Greek mathematician; worked c. 250 AD (Alexandria)
Nothing is known about the life of Diophantus except an arithmetic riddle, which when solved claims that he married at 33 and had a son who died at age 42, four years before his own death at 84.
The name of Diophantus is associated with the work Arithmetica, which is believed to have consisted of 13 books. Parts of it survive in several copies, but none of it has more than 6 books, and Arabic translations also do not go beyond the 6 known books of the Greek version.
Diophantus' position as a mathematician is unique in Greek science since he addresses problems of algebra that are hard to handle in the Greek absolute-value number notation. For a while he was seen as a representative of a unique Greek development. It is now known that Babylonian mathematicians made great advances in algebraic problems, using their position-value notation, and that Diophantus drew on traditions known to Greek mathematicians but rarely exploited.
The Arithmetica handles equations between various unknowns through problems in which the desired solutions have to be squares, cubes or other geometrically interpretable combinations. While this shows the influence of Greek geometry, Diophantus was the first Greek mathematician to introduce symbols for unknowns. This allowed him to formulate general results, such as "If 2n+ 1 is to be the sum of two squares, n must not be odd."
Diophantus' was the first and only European mathematician to use symbolic notation before it came into general use in the 15th century. His groundbreaking work was not taken up by later mathematicians. Later commentaries on his writing exist, but they do not use symbolic notation any more. An Arab translation from the 9th-century by Qusta ibn Luqa appears to be based on the commentaries, as it, too, does not use symbolic notation.

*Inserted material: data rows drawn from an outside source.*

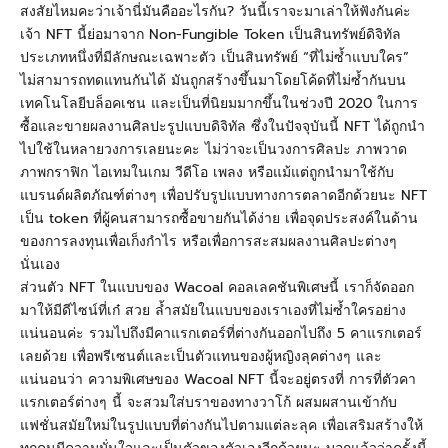
สงสัยไหมคะว่าเจ้านี่มันคืออะไรกัน? วันนี้เราจะมาเล่าให้ฟังกันค่ะ
เจ้า NFT นี้ย่อมาจาก Non-Fungible Token เป็นสินทรัพย์ดิจิทัล
ประเภทหนึ่งที่มีลักษณะเฉพาะตัว เป็นสินทรัพย์ “ที่ไม่ซ้ำแบบใคร”
ไม่สามารถทดแทนกันได้ มันถูกสร้างขึ้นมาโดยโค้ดที่ไม่ซ้ำกันบน
เทคโนโลยีบล็อคเชน และเป็นที่นิยมมากขึ้นในช่วงปี 2020 ในการ
ซื้อและขายผลงานศิลปะรูปแบบดิจิทัล ซึ่งในปัจจุบันนี้ NFT ได้ถูกนำ
ไปใช้ในหลายวงการเลยนะคะ ไม่ว่าจะเป็นวงการศิลปะ ภาพวาด
ภาพกราฟิก ไอเทมในเกม วีดีโอ เพลง หรือแม้แต่ถูกนำมาใช้กับ
แบรนด์ผลิตภัณฑ์ต่างๆ เพื่อปรับรูปแบบทางการตลาดอีกด้วยนะ NFT
เป็น token ที่ผู้คนสามารถซื้อขายกันได้ง่าย เพื่อจุดประสงค์ในด้าน
ของการลงทุนเพื่อเก็งกำไร หรือเพื่อการสะสมผลงานศิลปะต่างๆ
นั่นเอง
ส่วนตัว NFT ในแบบของ Wacoal คอลเลคชันพิเศษนี้ เราก็จัดออก
มาให้มีดีไซน์ที่เก๋ สวย ล้ำสมัยในแบบของเราเองที่ไม่ซ้ำใครอย่าง
แน่นอนค่ะ รวมไปถึงมีคาแรกเตอร์ที่ต่างกันออกไปถึง 5 คาแรกเตอร์
เลยด้วย เพื่อพรีเซนต์และเป็นตัวแทนของผู้หญิงลุคต่างๆ และ
แน่นอนว่า ความพิเศษของ Wacoal NFT นี้จะอยู่ตรงที่ การที่ตัวคา
แรกเตอร์ต่างๆ นี้ จะสวมใส่บราของทางวาโก้ ผสมผสานเข้ากับ
แฟชั่นสมัยใหม่ในรูปแบบที่ต่างกันไปตามแต่ละลุค เพื่อเสริมสร้างให้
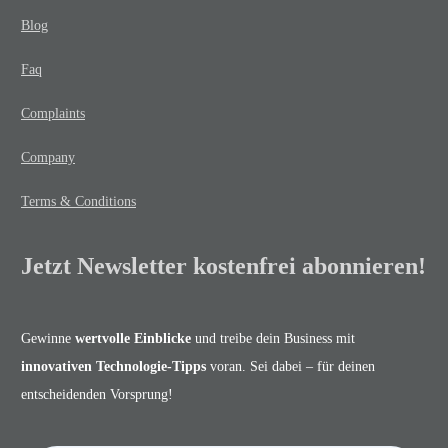
Blog
Faq
Complaints
Company
Terms & Conditions
Jetzt Newsletter kostenfrei abonnieren!
Gewinne
wertvolle Einblicke
und treibe dein Business mit
innovativen Technologie-Tipps
voran. Sei dabei – für deinen
entscheidenden Vorsprung!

Diophantus had a significant influence on modern mathematics. Arabic mathematicians such as al-Karaji (c. 980-1030) followed his methods. Pierre de Fermat (1601-1665), the founder of modern number theory, studied his works closely; his copy of Arithmetica contains various remarks in the margins, including new solutions, corrections, and generalizations of Diophantus's methods. Fermat's last theorem, which he conjectured as a result of his studies of Diophantus, occupied mathematicians for generations to come and has only been solved towars the end of the 20the century.
A particular class of equations that involves only addition, multiplication, or taking powers in which all the constants are natural numbers or their negatives and the only solutions of interest are natural numbers or their negatives, is known today as Diophantine equations. Diophantus gave examples of such equations, but the systematic method of solution was not known until the 7th century, when it was discovered by Indian mathematicians.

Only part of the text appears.